Cher Jean-Marie Benoist… Comme il aurait aimé ce petit volume d’hommages que, trois ans après sa disparition, lui dédie sa fille Aliénor… Comme il aurait été heureux de lire ces pages de Jean-François Revel, Jacques Derrida ou Claude Lévi-Strauss – ces maîtres qu’il admirait et qui, pour les deux derniers, le lui rendaient si mal… Seulement voilà, il n’est plus là. Et cette reconnaissance qu’il a tant voulue, ces textes qui l’auraient comblé et pour lesquels il se serait damné (car l’auteur de Marx est mort était, de nous tous, le plus respectueux de nos aînés qu’il n’avait, lui, pas reniés) ce salut d’un Derrida, par exemple, si beau, si émouvant, il a fallu que son destinataire s’en aille pour qu’il lui soit enfin adressé.
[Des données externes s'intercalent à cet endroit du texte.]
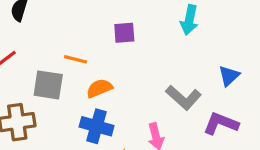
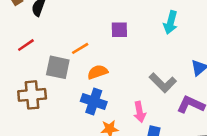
orange line: (75, 59) -> (80, 48), turned -48

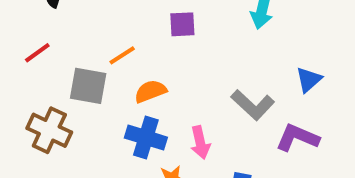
brown cross: (32, 95) -> (49, 130), turned 32
pink arrow: (140, 112) -> (200, 142), moved

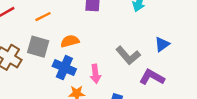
orange line: (122, 55) -> (43, 17), moved
gray square: (88, 86) -> (38, 47), moved

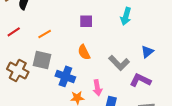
orange semicircle: (70, 41) -> (84, 52), moved, turned -98
pink arrow: (95, 74) -> (97, 88), moved

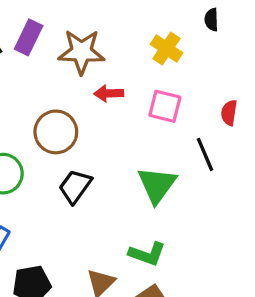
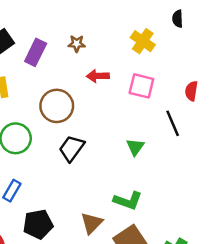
purple rectangle: (29, 37) -> (36, 52), moved
brown star: (82, 52) -> (77, 44), size x0.5
green triangle: (157, 185) -> (135, 147), size x0.6

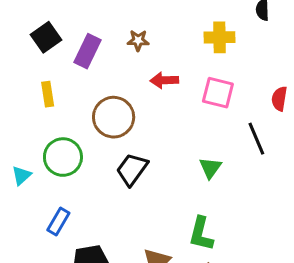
yellow cross: (143, 41) -> (219, 37), turned -35
green L-shape: (128, 201) -> (201, 234), turned 84

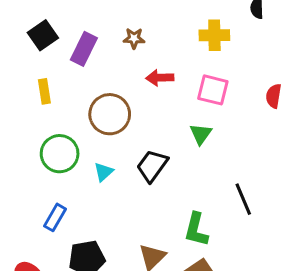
black line: (256, 139) -> (243, 199), moved
green triangle: (210, 168) -> (201, 134), moved
black trapezoid: (132, 169) -> (152, 166), moved
cyan triangle: (21, 175) -> (104, 172), moved

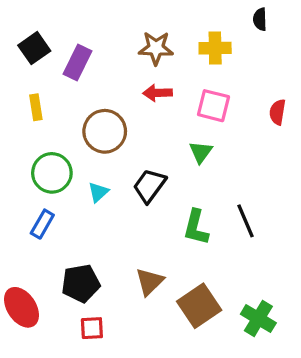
brown star: (134, 38) -> (156, 48), moved, size x1.5
blue rectangle: (55, 217) -> (42, 224), moved
green L-shape: (196, 230) -> (196, 227), moved

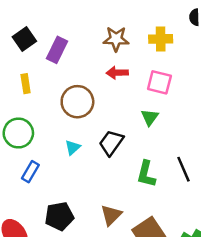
green circle: (52, 173) -> (18, 133), moved

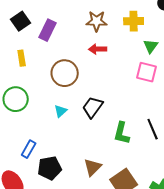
pink square: (159, 82) -> (147, 72), moved
green triangle: (150, 117) -> (151, 46), moved
blue rectangle: (30, 172) -> (29, 149), moved

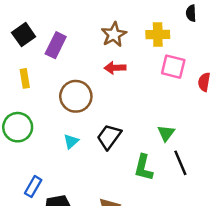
brown star: (97, 21) -> (114, 35), turned -30
green triangle: (151, 46) -> (166, 133), moved
pink square: (147, 72) -> (173, 67), moved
Cruauté de l’époque… Grimace du destin… Autrefois, quand un écrivain mourait, c’est le purgatoire qui commençait. Aujourd’hui c’est le contraire : le purgatoire c’est la vie ; et c’est après la mort que l’on s’affaire autour de lui pour l’ensevelir sous les gerbes, les gloses ou les « mélanges ». La philosophie le cède à la nécrosophie. Le goût de la célébration posthume remplace celui de l’échange, vivant, entre vivants. Cela fera-t-il, à terme, l’affaire de la littérature ? Il serait plaisant, et urgent, de réinventer d’autres commerces.
Signe des temps – que je ne résiste pas au plaisir de noter : une épine de la sainte croix achetée, en vente publique, dix millions de centimes. Est-ce trop ? Trop peu ? A chacun d’apprécier.